ASSIGNMENT
Starting with the line that holds "pukeuduit kun aloitit" and stopping after the line that holds "Publié le 30/11/2023", repeat the lines below word for word, without the pictures.

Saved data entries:
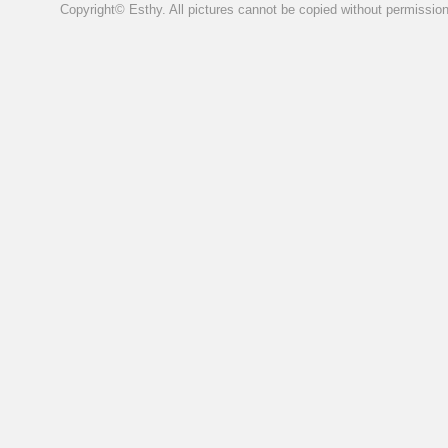
Copyright© Esthy. All pictures cannot be copied without permission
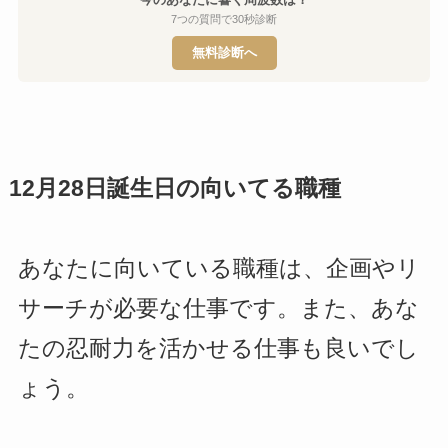
7つの質問で30秒診断
無料診断へ
12月28日誕生日の向いてる職種
あなたに向いている職種は、企画やリ
サーチが必要な仕事です。また、あな
たの忍耐力を活かせる仕事も良いでし
ょう。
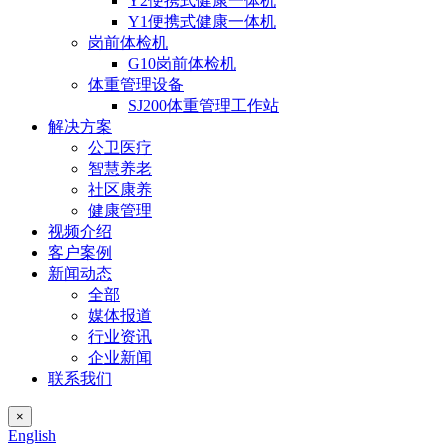
Y2便携式健康一体机
Y1便携式健康一体机
岗前体检机
G10岗前体检机
体重管理设备
SJ200体重管理工作站
解决方案
公卫医疗
智慧养老
社区康养
健康管理
视频介绍
客户案例
新闻动态
全部
媒体报道
行业资讯
企业新闻
联系我们
×
English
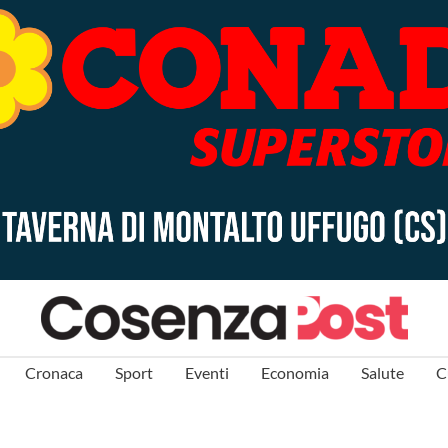
Cronaca
Sport
Eventi
Economia
Salute
C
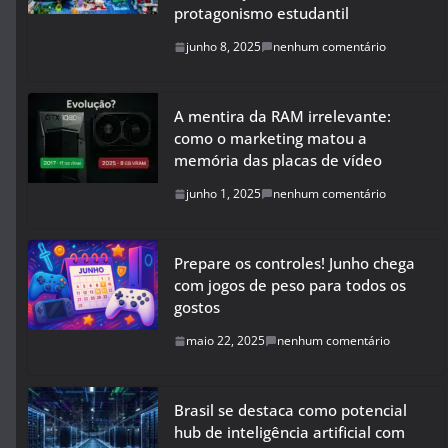
protagonismo estudantil
junho 8, 2025
nenhum comentário
A mentira da RAM irrelevante:
como o marketing matou a
memória das placas de vídeo
junho 1, 2025
nenhum comentário
Prepare os controles! Junho chega
com jogos de peso para todos os
gostos
maio 22, 2025
nenhum comentário
Brasil se destaca como potencial
hub de inteligência artificial com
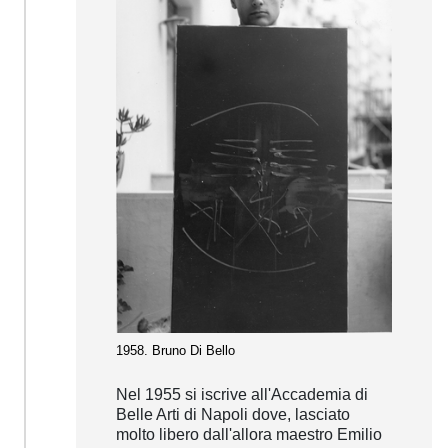
1958. Bruno Di Bello
Nel 1955 si iscrive all'Accademia di
Belle Arti di Napoli dove, lasciato
molto libero dall'allora maestro Emilio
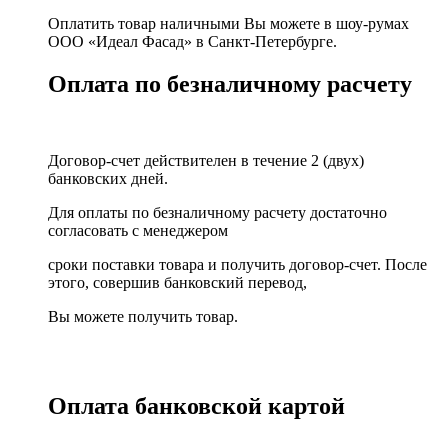
Оплатить товар наличными Вы можете в шоу-румах
ООО «Идеал Фасад» в Санкт-Петербурге.
Оплата по безналичному расчету
Договор-счет действителен в течение 2 (двух)
банковских дней.
Для оплаты по безналичному расчету достаточно
согласовать с менеджером
сроки поставки товара и получить договор-счет. После
этого, совершив банковский перевод,
Вы можете получить товар.
Оплата банковской картой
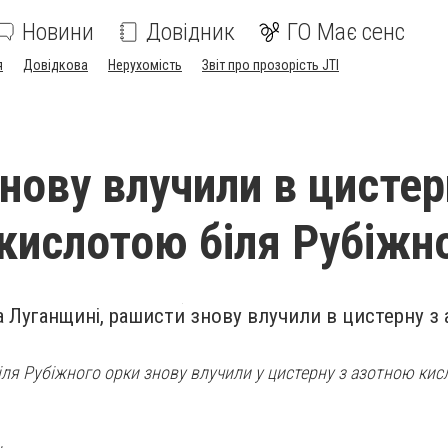
Новини
Довідник
ГО Має сенс
я
Довідкова
Нерухомість
Звіт про прозорість JTI
нову влучили в цистер
кислотою біля Рубіжн
на Луганщині, рашисти знову влучили в цистерну з
 Біля Рубіжного орки знову влучили у цистерну з азотною ки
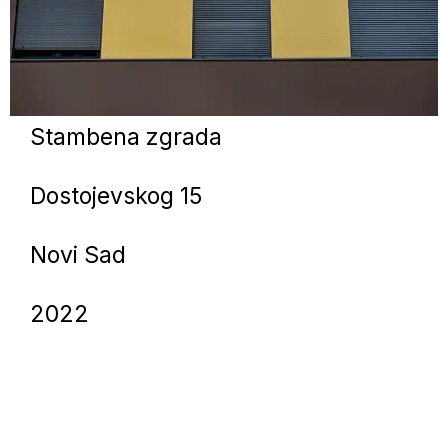
Stambena zgrada
Dostojevskog 15
Novi Sad
2022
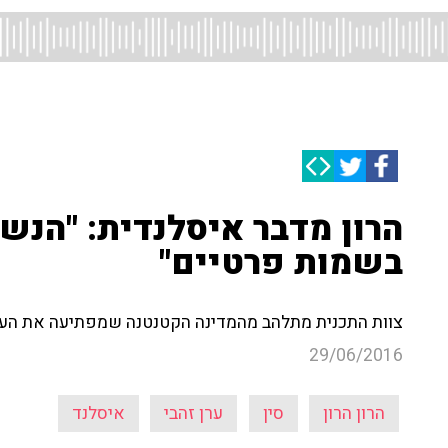
הרון מדבר איסלנדית: "הנש
בשמות פרטיים"
צוות התכנית מתלהב מהמדינה הקטנטנה שמפתיעה את העול
29/06/2016
הרון הרון
סין
ערן זהבי
איסלנד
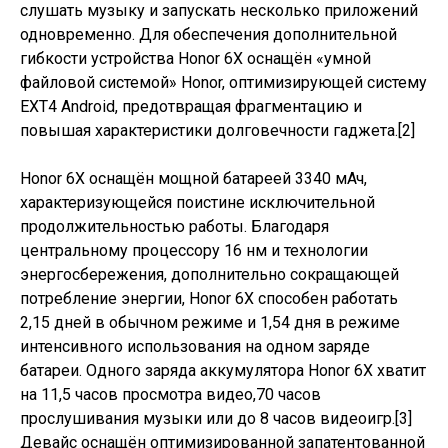
слушать музыку и запускать несколько приложений
одновременно. Для обеспечения дополнительной
гибкости устройства Honor 6X оснащён «умной
файловой системой» Honor, оптимизирующей систему
EXT4 Android, предотвращая фрагментацию и
повышая характеристики долговечности гаджета.[2]
Honor 6X оснащён мощной батареей 3340 мАч,
характеризующейся поистине исключительной
продолжительностью работы. Благодаря
центральному процессору 16 нм и технологии
энергосбережения, дополнительно сокращающей
потребление энергии, Honor 6X способен работать
2,15 дней в обычном режиме и 1,54 дня в режиме
интенсивного использования на одном заряде
батареи. Одного заряда аккумулятора Honor 6X хватит
на 11,5 часов просмотра видео,70 часов
прослушивания музыки или до 8 часов видеоигр.[3]
Девайс оснащён оптимизированной запатентованной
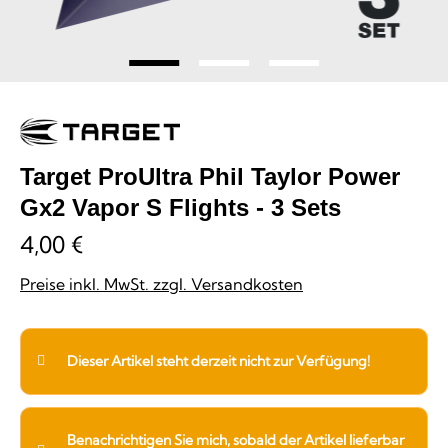
Target ProUltra Phil Taylor Power
Gx2 Vapor S Flights - 3 Sets
4,00 €
Preise inkl. MwSt. zzgl. Versandkosten
Dieser Artikel steht derzeit nicht zur Verfügung!
Benachrichtigen Sie mich, sobald der Artikel lieferbar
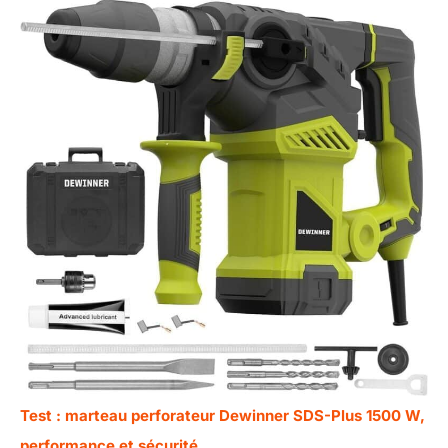
Test : marteau perforateur Dewinner SDS-Plus 1500 W,
performance et sécurité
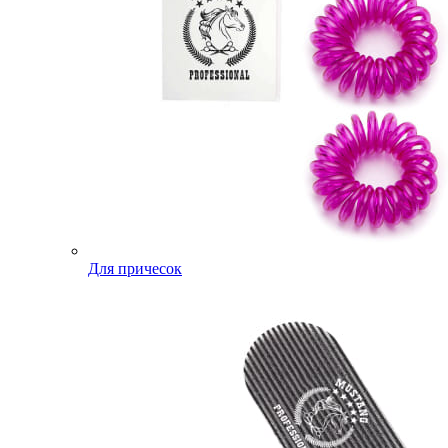
Для причесок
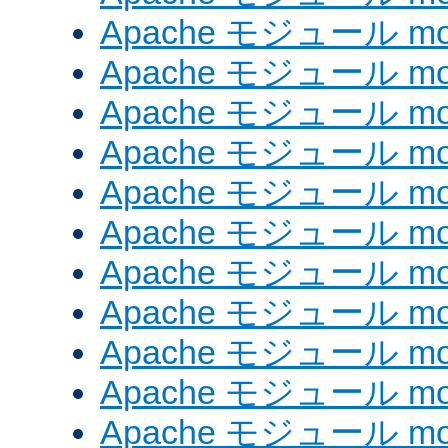
Apache モジュール mod_
Apache モジュール mod_
Apache モジュール mod_
Apache モジュール mod
Apache モジュール mod_
Apache モジュール mod
Apache モジュール mod
Apache モジュール mod_
Apache モジュール mod_
Apache モジュール mod
Apache モジュール mod_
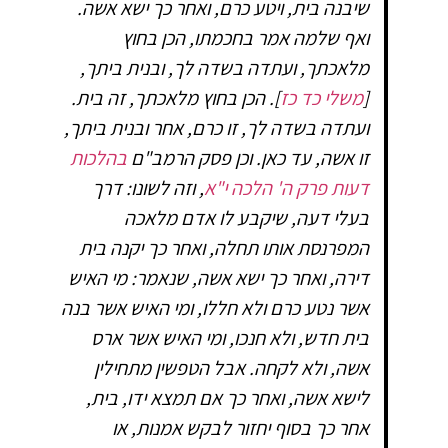
שיבנה בית, ויטע כרם, ואחר כך ישא אשה.
ואף שלמה אמר בחכמתו, הכן בחוץ
מלאכתך, ועתדה בשדה לך, ובנית ביתך,
[
משלי כד כז
]. הכן בחוץ מלאכתך, זה בית.
ועתדה בשדה לך, זו כרם, אחר ובנית ביתך,
זו אשה, עד כאן. וכן פסק הרמב"ם
בהלכות
דעות פרק ה' הלכה י"א
, וזה לשונו: דרך
בעלי דעה, שיקבע לו אדם מלאכה
המפרנסת אותו תחלה, ואחר כך יקנה בית
דירה, ואחר כך ישא אשה, שנאמר: מי האיש
אשר נטע כרם ולא חללו, ומי האיש אשר בנה
בית חדש, ולא חנכו, ומי האיש אשר ארס
אשה, ולא לקחה. אבל הטפשין מתחילין
לישא אשה, ואחר כך אם תמצא ידו, בית,
אחר כך בסוף יחזור לבקש אמנות, או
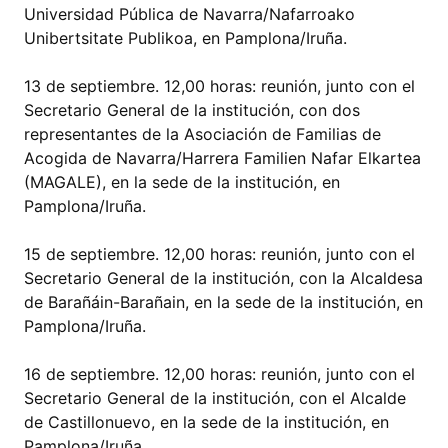
Universidad Pública de Navarra/Nafarroako
Unibertsitate Publikoa, en Pamplona/Iruña.
13 de septiembre. 12,00 horas: reunión, junto con el
Secretario General de la institución, con dos
representantes de la Asociación de Familias de
Acogida de Navarra/Harrera Familien Nafar Elkartea
(MAGALE), en la sede de la institución, en
Pamplona/Iruña.
15 de septiembre. 12,00 horas: reunión, junto con el
Secretario General de la institución, con la Alcaldesa
de Barañáin-Barañain, en la sede de la institución, en
Pamplona/Iruña.
16 de septiembre. 12,00 horas: reunión, junto con el
Secretario General de la institución, con el Alcalde
de Castillonuevo, en la sede de la institución, en
Pamplona/Iruña.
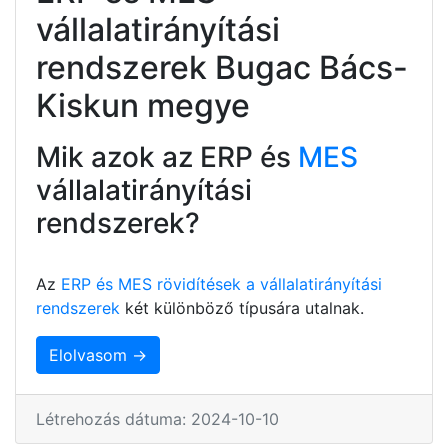
vállalatirányítási
rendszerek Bugac Bács-
Kiskun megye
Mik azok az ERP és
MES
vállalatirányítási
rendszerek?
Az
ERP és MES rövidítések a vállalatirányítási
rendszerek
két különböző típusára utalnak.
Elolvasom →
Létrehozás dátuma: 2024-10-10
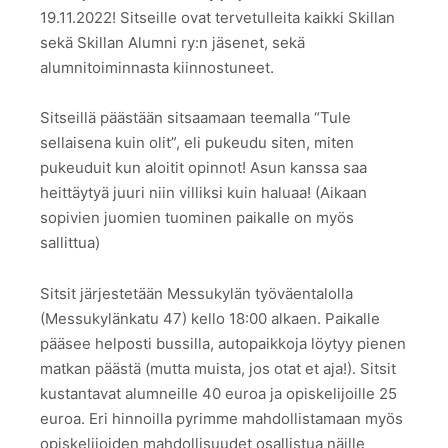
19.11.2022! Sitseille ovat tervetulleita kaikki Skillan
sekä Skillan Alumni ry:n jäsenet, sekä
alumnitoiminnasta kiinnostuneet.
Sitseillä päästään sitsaamaan teemalla “Tule
sellaisena kuin olit”, eli pukeudu siten, miten
pukeuduit kun aloitit opinnot! Asun kanssa saa
heittäytyä juuri niin villiksi kuin haluaa! (Aikaan
sopivien juomien tuominen paikalle on myös
sallittua)
Sitsit järjestetään Messukylän työväentalolla
(Messukylänkatu 47) kello 18:00 alkaen. Paikalle
pääsee helposti bussilla, autopaikkoja löytyy pienen
matkan päästä (mutta muista, jos otat et aja!). Sitsit
kustantavat alumneille 40 euroa ja opiskelijoille 25
euroa. Eri hinnoilla pyrimme mahdollistamaan myös
opiskelijoiden mahdollisuudet osallistua näille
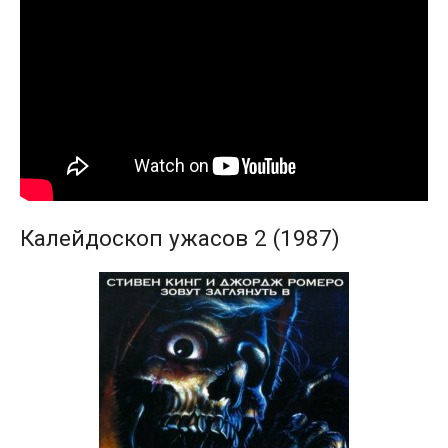
Калейдоскоп ужасов 2 (1987)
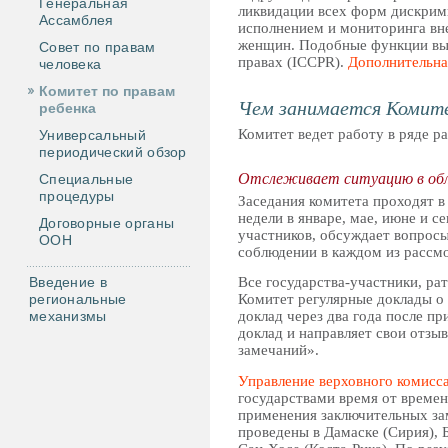
Генеральная
ликвидации всех форм дискрим
Ассамблея
исполнением и мониторинга вн
женщин. Подобные функции вып
Совет по правам
правах (ICCPR).
Дополнительна
человека
Комитет по правам
Чем занимается Комите
ребенка
Комитет ведет работу в ряде ра
Универсальный
периодический обзор
Отслеживает ситуацию в обл
Специальные
процедуры
Заседания комитета проходят в
недели в январе, мае, июне и с
Договорные органы
участников, обсуждает вопросы
ООН
соблюдении в каждом из рассм
Введение в
Все государства-участники, ра
региональные
Комитет регулярные доклады о 
механизмы
доклад через два года после пр
доклад и направляет свои отзы
замечаний».
Управление верховного комисс
государствами время от време
применения заключительных за
проведены в Дамаске (Сирия), Б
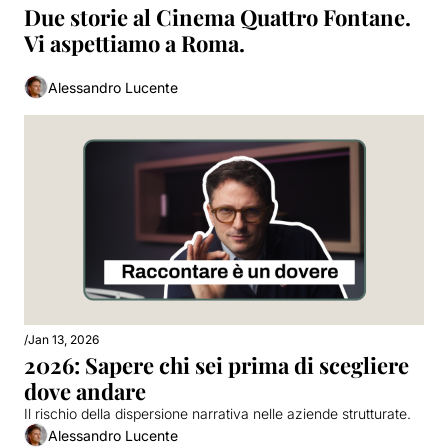
Due storie al Cinema Quattro Fontane. 
Vi aspettiamo a Roma.
Alessandro Lucente
/
Jan 13, 2026
2026: Sapere chi sei prima di scegliere 
dove andare
Il rischio della dispersione narrativa nelle aziende strutturate.
Alessandro Lucente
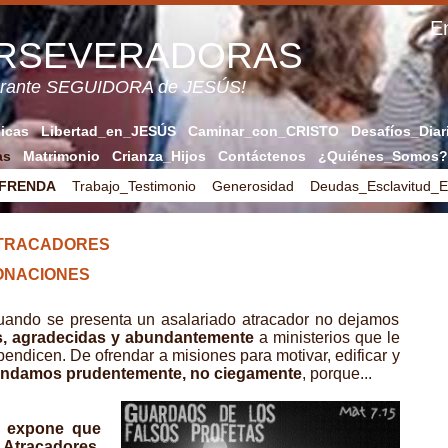
En
ERSEVERADORAS
verante SEGUIDORA de JESÚS!
licas
Libertad_en_JESÚS
Caminar_con_CRISTO
Desafíos_Diar
as
Matrimonio
Crianza_Hijos
Contáctenos
¿Quiénes_Somos?
OFRENDA
Trabajo_Testimonio
Generosidad
Deudas_Esclavitud_
ATRACADORES
ONACIONES
 cuando se presenta un asalariado atracador no dejamos
s, agradecidas y abundantemente
a ministerios que le
bendicen. De ofrendar a misiones para motivar, edificar y
endamos prudentemente, no ciegamente
, porque...
 expone que
Atracadores,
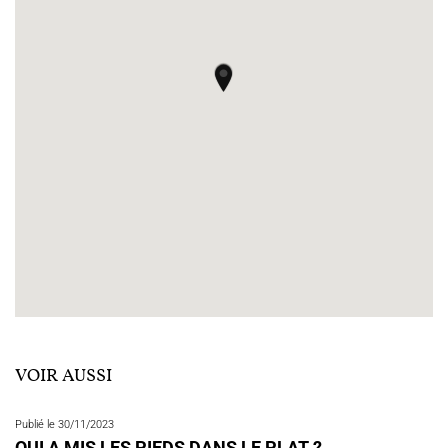
VOIR AUSSI
Publié le 30/11/2023
QUI A MIS LES PIEDS DANS LE PLAT ?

SOLVED PROBLEM
pukeuduit kun aloitit opinnot! Asun kanssa saa
heittäytyä juuri niin villiksi kuin haluaa! (Aikaan
sopivien juomien tuominen paikalle on myös
sallittua)
Sitsit järjestetään Messukylän työväentalolla
(Messukylänkatu 47) kello 18:00 alkaen. Paikalle
pääsee helposti bussilla, autopaikkoja löytyy pienen
matkan päästä (mutta muista, jos otat et aja!). Sitsit
kustantavat alumneille 40 euroa ja opiskelijoille 25
euroa. Eri hinnoilla pyrimme mahdollistamaan myös
opiskelijoiden mahdollisuudet osallistua näille
Калейдоскоп ужасов 2 (1987)
Генеральная
ликвидации всех форм дискрим
Ассамблея
исполнением и мониторинга вн
женщин. Подобные функции вып
Совет по правам
правах (ICCPR).
Дополнительна
человека
Комитет по правам
Чем занимается Комите
ребенка
Комитет ведет работу в ряде ра
Универсальный
периодический обзор
Отслеживает ситуацию в обл
Специальные
процедуры
Заседания комитета проходят в
недели в январе, мае, июне и с
Договорные органы
участников, обсуждает вопросы
ООН
соблюдении в каждом из рассм
Введение в
Все государства-участники, ра
региональные
Комитет регулярные доклады о 
механизмы
доклад через два года после пр
доклад и направляет свои отзы
замечаний».
Управление верховного комисс
государствами время от време
применения заключительных за
проведены в Дамаске (Сирия), Б
Due storie al Cinema Quattro Fontane. 
Vi aspettiamo a Roma.
Alessandro Lucente
/
Jan 13, 2026
2026: Sapere chi sei prima di scegliere 
dove andare
Il rischio della dispersione narrativa nelle aziende strutturate.
Alessandro Lucente
En
ERSEVERADORAS
verante SEGUIDORA de JESÚS!
licas
Libertad_en_JESÚS
Caminar_con_CRISTO
Desafíos_Diar
as
Matrimonio
Crianza_Hijos
Contáctenos
¿Quiénes_Somos?
OFRENDA
Trabajo_Testimonio
Generosidad
Deudas_Esclavitud_
ATRACADORES
ONACIONES
 cuando se presenta un asalariado atracador no dejamos
s, agradecidas y abundantemente
a ministerios que le
bendicen. De ofrendar a misiones para motivar, edificar y
endamos prudentemente, no ciegamente
, porque...
 expone que
Atracadores,
VOIR AUSSI
Publié le 30/11/2023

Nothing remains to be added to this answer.